A Python variant of the malicious code appeared to be a notepad app. The app also connected to the suspicious North Korean-controlled domain, downloading and executing malicious AppleScripts that allowed the hackers to remotely control the target’s Mac. AppleScript is a scripting tool that allows users to automate tasks and allows apps to communicate with each other.
The malware has the concerning ability to execute remote AppleScript commands, which it uses to control the device, capture data from the infected machine, and download and install additional malicious code.
Jamf Threat Labs says there is no indication the apps have been used in an attack in the wild, as the malware appears to be in a testing phase. North Korea traditionally targets the financial industry through malware attacks, so cryptocurrency users and companies could be the intended targets.
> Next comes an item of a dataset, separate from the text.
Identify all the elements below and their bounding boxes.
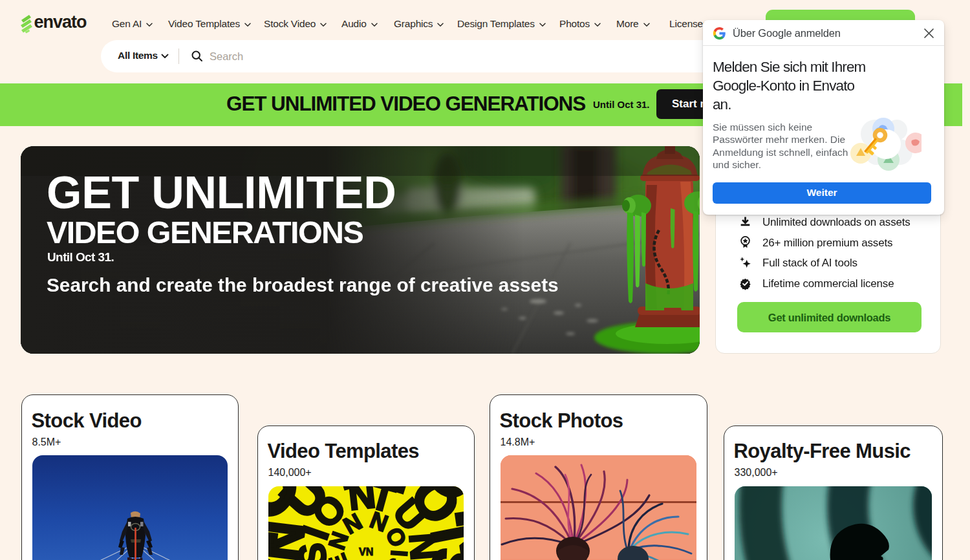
svg-text:VN: VN [359, 546, 373, 557]
svg-text:envato: envato [34, 13, 87, 32]
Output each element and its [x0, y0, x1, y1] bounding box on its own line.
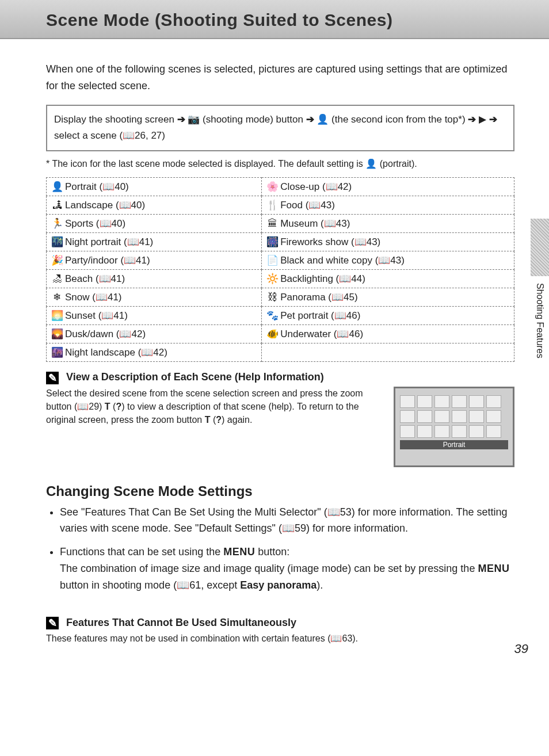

How Mac Users Can Protect Against Flutter Malware
First, download and install cryptocurrency apps with great caution. Hackers often target cryptocurrency traders with fake versions of established apps.
Mac users should stick to downloading and installing apps from the official Mac App Store, as those apps are reviewed and inspected for malware like this. While no screening process can catch 100% of the malware that attempts to slip through, the App Store screening process greatly reduces the risk of installing malicious apps.
By default, macOS only allows users to install apps from the App Store and identified developers. The setting can be changed in the “Privacy & Security” section in the Settings app.
Mac users are also advised to keep their macOS operating system and installed apps up to date, as these updates often include security patches to help block attacks such as the “Flutter” scheme.